As mentioned in the previous section, both of the transfer parties need to
authenticate each other before a confidentiality transfer can be initiated.
For this purpose, a special protocol called ”Internet Key Exchange” is used
for communication parties to negotiate, create and process the security as-
sociations used for their transfer. With Security Association, a number of
security policies is defined, for the connections.

There are two phases needed to build up a secure communication link.

In the first phase, the goal is to establish a secure transfer channel so that
in the second phase, the IPsec security associations can be exchanged safely.
In the second phase, the real IPsec security associations are negotiated and
built up. In each of these two phases, various mode is used such as main
mode or passive mode. Also various protection algorithm is used for each
mode, such as AES, DES, Deffie-Hellman for various goals.

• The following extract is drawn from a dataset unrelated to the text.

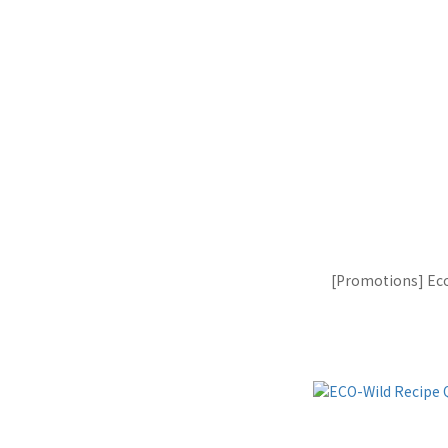
[Promotions] Eco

3 Building an IPsec connection

Before encrypted data can travel from one side to the other, a number of
key exchanges has to be done. These exchanges, necessary to negotiate a
session key, are called phases. The first, main phase is mainly responsible
for the encryption negotiation. The second, quick phase initializes the SA’s,
Security Association, with the pre-shared keys or certificates. The SA’s are
the IPsec end-points and encrypt data with a session key. When a IPsec
connection expires, only the quick phase is needed to negotiate a new session
key and rebuild the connection. This expiring is critical, because excessive
use of the same session key will weaken the encryption.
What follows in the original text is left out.